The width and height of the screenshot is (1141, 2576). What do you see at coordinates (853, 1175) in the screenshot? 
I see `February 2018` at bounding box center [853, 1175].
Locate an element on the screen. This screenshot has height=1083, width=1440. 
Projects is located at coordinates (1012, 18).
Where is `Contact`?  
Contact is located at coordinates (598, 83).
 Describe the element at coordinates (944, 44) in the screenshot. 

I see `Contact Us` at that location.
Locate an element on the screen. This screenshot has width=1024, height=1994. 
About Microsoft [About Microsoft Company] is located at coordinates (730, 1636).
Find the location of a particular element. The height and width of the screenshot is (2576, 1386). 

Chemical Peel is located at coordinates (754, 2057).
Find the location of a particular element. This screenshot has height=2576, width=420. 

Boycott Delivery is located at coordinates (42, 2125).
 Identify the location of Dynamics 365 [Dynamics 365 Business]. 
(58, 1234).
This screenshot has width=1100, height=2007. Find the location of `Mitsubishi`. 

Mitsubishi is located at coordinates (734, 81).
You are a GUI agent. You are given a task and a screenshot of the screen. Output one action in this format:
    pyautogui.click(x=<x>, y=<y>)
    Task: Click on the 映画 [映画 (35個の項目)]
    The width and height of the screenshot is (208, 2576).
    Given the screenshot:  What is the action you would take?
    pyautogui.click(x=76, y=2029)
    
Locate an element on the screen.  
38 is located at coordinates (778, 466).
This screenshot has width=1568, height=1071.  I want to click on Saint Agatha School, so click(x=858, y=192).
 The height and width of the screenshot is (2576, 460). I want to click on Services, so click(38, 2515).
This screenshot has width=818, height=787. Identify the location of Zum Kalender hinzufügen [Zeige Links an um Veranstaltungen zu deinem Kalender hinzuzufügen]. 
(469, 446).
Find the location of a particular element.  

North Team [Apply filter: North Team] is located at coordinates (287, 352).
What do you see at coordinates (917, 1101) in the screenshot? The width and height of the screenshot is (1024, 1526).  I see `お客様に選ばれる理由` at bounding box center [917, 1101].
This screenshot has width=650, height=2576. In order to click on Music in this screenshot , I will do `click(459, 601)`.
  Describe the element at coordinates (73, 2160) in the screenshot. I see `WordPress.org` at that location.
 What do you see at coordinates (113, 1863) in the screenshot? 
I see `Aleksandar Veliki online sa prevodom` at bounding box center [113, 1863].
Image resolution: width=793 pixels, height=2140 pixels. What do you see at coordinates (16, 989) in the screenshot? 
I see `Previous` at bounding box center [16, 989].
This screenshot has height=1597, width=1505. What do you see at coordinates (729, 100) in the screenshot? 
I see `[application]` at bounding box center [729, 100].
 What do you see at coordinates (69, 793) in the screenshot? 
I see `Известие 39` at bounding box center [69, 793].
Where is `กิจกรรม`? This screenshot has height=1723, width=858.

====

> **Action item**: All of the records above should be copied exactly.

> **Problem solution**:
The width and height of the screenshot is (1141, 2576). What do you see at coordinates (853, 1175) in the screenshot? 
I see `February 2018` at bounding box center [853, 1175].
Locate an element on the screen. This screenshot has height=1083, width=1440. 
Projects is located at coordinates (1012, 18).
Where is `Contact`?  
Contact is located at coordinates (598, 83).
 Describe the element at coordinates (944, 44) in the screenshot. 

I see `Contact Us` at that location.
Locate an element on the screen. This screenshot has width=1024, height=1994. 
About Microsoft [About Microsoft Company] is located at coordinates (730, 1636).
Find the location of a particular element. The height and width of the screenshot is (2576, 1386). 

Chemical Peel is located at coordinates (754, 2057).
Find the location of a particular element. This screenshot has height=2576, width=420. 

Boycott Delivery is located at coordinates (42, 2125).
 Identify the location of Dynamics 365 [Dynamics 365 Business]. 
(58, 1234).
This screenshot has width=1100, height=2007. Find the location of `Mitsubishi`. 

Mitsubishi is located at coordinates (734, 81).
You are a GUI agent. You are given a task and a screenshot of the screen. Output one action in this format:
    pyautogui.click(x=<x>, y=<y>)
    Task: Click on the 映画 [映画 (35個の項目)]
    The width and height of the screenshot is (208, 2576).
    Given the screenshot:  What is the action you would take?
    pyautogui.click(x=76, y=2029)
    
Locate an element on the screen.  
38 is located at coordinates (778, 466).
This screenshot has width=1568, height=1071.  I want to click on Saint Agatha School, so click(x=858, y=192).
 The height and width of the screenshot is (2576, 460). I want to click on Services, so click(38, 2515).
This screenshot has width=818, height=787. Identify the location of Zum Kalender hinzufügen [Zeige Links an um Veranstaltungen zu deinem Kalender hinzuzufügen]. 
(469, 446).
Find the location of a particular element.  

North Team [Apply filter: North Team] is located at coordinates (287, 352).
What do you see at coordinates (917, 1101) in the screenshot? The width and height of the screenshot is (1024, 1526).  I see `お客様に選ばれる理由` at bounding box center [917, 1101].
This screenshot has width=650, height=2576. In order to click on Music in this screenshot , I will do `click(459, 601)`.
  Describe the element at coordinates (73, 2160) in the screenshot. I see `WordPress.org` at that location.
 What do you see at coordinates (113, 1863) in the screenshot? 
I see `Aleksandar Veliki online sa prevodom` at bounding box center [113, 1863].
Image resolution: width=793 pixels, height=2140 pixels. What do you see at coordinates (16, 989) in the screenshot? 
I see `Previous` at bounding box center [16, 989].
This screenshot has height=1597, width=1505. What do you see at coordinates (729, 100) in the screenshot? 
I see `[application]` at bounding box center [729, 100].
 What do you see at coordinates (69, 793) in the screenshot? 
I see `Известие 39` at bounding box center [69, 793].
Where is `กิจกรรม`? This screenshot has height=1723, width=858.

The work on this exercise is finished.